**What is needed**
Check which lines in the records hold "الرابية" and report how many there are, with no other text.

### Information provided

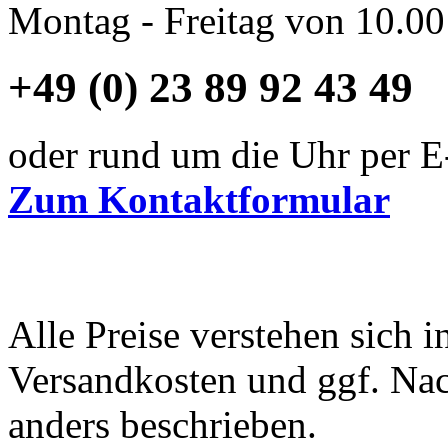
Montag - Freitag von 10.00
+49 (0) 23 89 92 43 49
oder rund um die Uhr per E
Zum Kontaktformular
Alle Preise verstehen sich i
Versandkosten und ggf. Na
anders beschrieben.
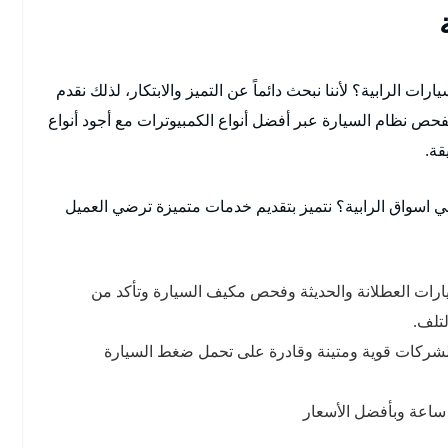
 الرابية؟ لأننا نبحث دائماً عن التميز والابتكار، لذلك نقدم
حص نظام السيارة عبر أفضل أنواع الكمبيوترات مع أجود أنواع
قة.
 اسواق الرابية؟ نتميز بتقديم خدمات متميزة ترضي العميل
ارات العطلانة والحديثة وفحص مكيف السيارة وتأكد من
لتلف.
الشركات قوية ومتينة وقادرة على تحمل ضغط السيارة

######

**Answer for this exercise**
2